▶ _What to produce_
Starting from the line with "Can you find myocardium? (SVG masks)", transcribe each line to the end of the records below. Copy them exactly and write nothing else.

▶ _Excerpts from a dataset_
'''
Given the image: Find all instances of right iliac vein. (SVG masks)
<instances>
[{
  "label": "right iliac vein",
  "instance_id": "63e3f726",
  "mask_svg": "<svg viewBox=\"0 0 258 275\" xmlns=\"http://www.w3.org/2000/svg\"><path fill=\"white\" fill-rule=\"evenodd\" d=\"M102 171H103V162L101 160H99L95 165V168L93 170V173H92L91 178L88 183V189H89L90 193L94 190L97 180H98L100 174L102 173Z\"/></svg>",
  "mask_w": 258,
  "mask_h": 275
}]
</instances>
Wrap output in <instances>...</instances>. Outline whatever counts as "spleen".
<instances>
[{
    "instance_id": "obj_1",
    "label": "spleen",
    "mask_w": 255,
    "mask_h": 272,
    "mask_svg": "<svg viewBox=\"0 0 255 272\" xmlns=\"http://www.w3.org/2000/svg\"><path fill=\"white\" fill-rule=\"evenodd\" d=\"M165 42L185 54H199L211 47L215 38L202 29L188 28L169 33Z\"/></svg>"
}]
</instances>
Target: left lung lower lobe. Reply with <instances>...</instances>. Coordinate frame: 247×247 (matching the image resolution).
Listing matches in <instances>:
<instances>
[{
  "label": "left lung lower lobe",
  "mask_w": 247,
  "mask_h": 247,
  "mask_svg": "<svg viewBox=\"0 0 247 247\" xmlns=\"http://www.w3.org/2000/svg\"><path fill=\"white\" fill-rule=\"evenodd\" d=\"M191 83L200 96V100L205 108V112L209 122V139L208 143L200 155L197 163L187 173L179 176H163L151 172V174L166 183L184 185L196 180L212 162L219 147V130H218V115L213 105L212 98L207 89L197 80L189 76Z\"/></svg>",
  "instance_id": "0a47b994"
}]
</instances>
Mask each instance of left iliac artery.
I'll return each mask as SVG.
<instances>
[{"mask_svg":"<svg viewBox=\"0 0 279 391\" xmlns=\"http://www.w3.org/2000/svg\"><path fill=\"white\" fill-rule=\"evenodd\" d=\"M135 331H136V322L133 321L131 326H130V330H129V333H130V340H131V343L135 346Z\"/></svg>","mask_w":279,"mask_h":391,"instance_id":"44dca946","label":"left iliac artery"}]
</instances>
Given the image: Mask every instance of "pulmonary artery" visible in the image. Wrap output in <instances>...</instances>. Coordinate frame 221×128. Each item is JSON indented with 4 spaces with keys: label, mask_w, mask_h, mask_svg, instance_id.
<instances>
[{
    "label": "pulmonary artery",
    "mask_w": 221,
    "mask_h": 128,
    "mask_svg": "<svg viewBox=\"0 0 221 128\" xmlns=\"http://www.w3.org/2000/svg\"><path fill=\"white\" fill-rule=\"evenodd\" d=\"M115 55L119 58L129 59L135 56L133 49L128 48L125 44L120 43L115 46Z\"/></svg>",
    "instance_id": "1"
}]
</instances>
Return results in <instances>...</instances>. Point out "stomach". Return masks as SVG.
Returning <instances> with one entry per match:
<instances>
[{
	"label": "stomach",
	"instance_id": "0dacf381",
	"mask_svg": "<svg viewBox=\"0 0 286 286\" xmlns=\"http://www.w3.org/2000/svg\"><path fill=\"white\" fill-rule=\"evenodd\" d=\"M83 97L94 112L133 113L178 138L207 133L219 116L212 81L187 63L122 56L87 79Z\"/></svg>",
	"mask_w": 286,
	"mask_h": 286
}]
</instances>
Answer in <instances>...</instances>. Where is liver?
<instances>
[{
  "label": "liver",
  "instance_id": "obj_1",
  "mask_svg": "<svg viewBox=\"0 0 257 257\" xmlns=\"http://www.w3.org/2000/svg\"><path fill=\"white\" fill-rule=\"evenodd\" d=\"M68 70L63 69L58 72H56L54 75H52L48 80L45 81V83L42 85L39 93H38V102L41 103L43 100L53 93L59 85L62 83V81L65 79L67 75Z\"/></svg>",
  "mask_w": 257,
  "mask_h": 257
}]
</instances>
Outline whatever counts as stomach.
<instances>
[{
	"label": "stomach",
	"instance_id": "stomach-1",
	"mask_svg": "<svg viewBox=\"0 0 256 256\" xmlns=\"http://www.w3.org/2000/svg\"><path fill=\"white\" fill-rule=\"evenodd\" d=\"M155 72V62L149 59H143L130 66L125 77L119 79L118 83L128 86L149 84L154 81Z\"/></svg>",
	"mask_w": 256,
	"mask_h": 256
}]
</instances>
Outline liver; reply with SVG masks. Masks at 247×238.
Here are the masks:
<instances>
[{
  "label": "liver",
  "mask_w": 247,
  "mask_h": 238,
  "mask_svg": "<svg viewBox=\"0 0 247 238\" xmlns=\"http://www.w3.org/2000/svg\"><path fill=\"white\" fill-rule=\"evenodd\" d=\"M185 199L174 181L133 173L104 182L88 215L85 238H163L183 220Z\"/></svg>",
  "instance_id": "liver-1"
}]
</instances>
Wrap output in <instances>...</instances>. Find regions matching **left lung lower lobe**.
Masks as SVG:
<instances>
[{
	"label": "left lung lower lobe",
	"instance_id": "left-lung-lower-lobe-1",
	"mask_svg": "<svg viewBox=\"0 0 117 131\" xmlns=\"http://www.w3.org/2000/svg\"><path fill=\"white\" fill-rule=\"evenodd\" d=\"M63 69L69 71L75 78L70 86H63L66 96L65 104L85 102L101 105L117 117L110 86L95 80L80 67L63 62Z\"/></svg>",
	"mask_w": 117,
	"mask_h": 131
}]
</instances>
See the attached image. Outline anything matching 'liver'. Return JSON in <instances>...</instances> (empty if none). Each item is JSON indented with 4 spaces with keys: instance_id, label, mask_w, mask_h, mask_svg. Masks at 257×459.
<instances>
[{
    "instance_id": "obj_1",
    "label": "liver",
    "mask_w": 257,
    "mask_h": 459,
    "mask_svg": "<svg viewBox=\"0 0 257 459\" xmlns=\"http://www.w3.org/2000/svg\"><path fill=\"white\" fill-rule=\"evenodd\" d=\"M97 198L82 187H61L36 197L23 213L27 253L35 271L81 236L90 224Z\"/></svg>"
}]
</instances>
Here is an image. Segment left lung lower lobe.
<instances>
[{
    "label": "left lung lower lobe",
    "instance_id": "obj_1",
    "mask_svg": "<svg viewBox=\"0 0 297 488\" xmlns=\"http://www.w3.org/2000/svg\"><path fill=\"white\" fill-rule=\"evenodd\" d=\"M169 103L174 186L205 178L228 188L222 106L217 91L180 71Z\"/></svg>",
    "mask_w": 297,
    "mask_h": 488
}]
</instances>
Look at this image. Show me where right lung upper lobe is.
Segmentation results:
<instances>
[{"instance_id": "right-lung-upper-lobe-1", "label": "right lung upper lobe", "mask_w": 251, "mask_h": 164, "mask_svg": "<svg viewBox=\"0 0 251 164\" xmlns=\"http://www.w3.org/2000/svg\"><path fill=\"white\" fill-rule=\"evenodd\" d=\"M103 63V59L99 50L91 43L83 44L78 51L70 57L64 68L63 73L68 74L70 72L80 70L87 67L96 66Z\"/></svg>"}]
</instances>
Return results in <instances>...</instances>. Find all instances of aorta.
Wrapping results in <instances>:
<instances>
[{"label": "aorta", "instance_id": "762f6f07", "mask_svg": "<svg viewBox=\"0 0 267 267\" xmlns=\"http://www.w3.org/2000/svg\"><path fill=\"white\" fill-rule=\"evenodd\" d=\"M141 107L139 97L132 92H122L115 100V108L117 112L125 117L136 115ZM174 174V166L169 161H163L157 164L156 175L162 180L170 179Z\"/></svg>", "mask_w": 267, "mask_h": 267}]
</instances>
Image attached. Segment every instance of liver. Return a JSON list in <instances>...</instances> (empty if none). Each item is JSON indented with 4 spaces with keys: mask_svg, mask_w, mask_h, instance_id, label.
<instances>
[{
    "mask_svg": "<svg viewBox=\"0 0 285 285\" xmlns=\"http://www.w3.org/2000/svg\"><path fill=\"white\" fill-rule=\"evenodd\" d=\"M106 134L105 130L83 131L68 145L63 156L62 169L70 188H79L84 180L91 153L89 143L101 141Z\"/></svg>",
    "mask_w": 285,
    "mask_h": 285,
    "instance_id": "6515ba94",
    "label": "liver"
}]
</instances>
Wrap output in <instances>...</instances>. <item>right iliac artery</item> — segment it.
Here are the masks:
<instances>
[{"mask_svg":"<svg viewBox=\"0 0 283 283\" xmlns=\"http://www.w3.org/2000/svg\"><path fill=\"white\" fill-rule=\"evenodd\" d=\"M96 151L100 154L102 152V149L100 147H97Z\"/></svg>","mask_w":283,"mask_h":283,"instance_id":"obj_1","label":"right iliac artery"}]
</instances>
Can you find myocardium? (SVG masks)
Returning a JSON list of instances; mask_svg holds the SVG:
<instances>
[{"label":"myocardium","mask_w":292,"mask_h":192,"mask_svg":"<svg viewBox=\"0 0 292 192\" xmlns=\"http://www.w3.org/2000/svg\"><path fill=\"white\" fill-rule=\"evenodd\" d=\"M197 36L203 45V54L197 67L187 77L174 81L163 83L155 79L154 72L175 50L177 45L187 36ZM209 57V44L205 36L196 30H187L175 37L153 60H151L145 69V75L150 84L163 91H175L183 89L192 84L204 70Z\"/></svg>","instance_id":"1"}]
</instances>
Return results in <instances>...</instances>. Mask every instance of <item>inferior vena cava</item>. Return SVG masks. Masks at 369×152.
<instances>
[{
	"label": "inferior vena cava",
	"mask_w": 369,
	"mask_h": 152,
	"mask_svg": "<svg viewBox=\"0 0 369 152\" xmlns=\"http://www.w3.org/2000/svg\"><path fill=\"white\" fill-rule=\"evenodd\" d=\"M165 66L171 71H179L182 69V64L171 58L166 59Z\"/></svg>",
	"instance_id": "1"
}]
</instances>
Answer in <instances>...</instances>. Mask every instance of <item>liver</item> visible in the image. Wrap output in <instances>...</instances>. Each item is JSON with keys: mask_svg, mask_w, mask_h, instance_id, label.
'''
▶ _Exercise output_
Can you find myocardium? (SVG masks)
Returning a JSON list of instances; mask_svg holds the SVG:
<instances>
[{"label":"myocardium","mask_w":292,"mask_h":192,"mask_svg":"<svg viewBox=\"0 0 292 192\" xmlns=\"http://www.w3.org/2000/svg\"><path fill=\"white\" fill-rule=\"evenodd\" d=\"M197 36L203 45V54L197 67L187 77L174 81L163 83L155 79L154 72L175 50L177 45L187 36ZM209 57V44L205 36L196 30H187L175 37L153 60H151L145 69V75L150 84L163 91H175L183 89L192 84L204 70Z\"/></svg>","instance_id":"1"}]
</instances>
Return results in <instances>...</instances>. Mask every instance of <item>inferior vena cava</item>. Return SVG masks. Masks at 369×152.
<instances>
[{
	"label": "inferior vena cava",
	"mask_w": 369,
	"mask_h": 152,
	"mask_svg": "<svg viewBox=\"0 0 369 152\" xmlns=\"http://www.w3.org/2000/svg\"><path fill=\"white\" fill-rule=\"evenodd\" d=\"M165 66L171 71H179L182 69V64L171 58L166 59Z\"/></svg>",
	"instance_id": "1"
}]
</instances>
Answer in <instances>...</instances>. Mask every instance of <item>liver</item> visible in the image. Wrap output in <instances>...</instances>. Each item is JSON with keys: mask_svg, mask_w, mask_h, instance_id, label.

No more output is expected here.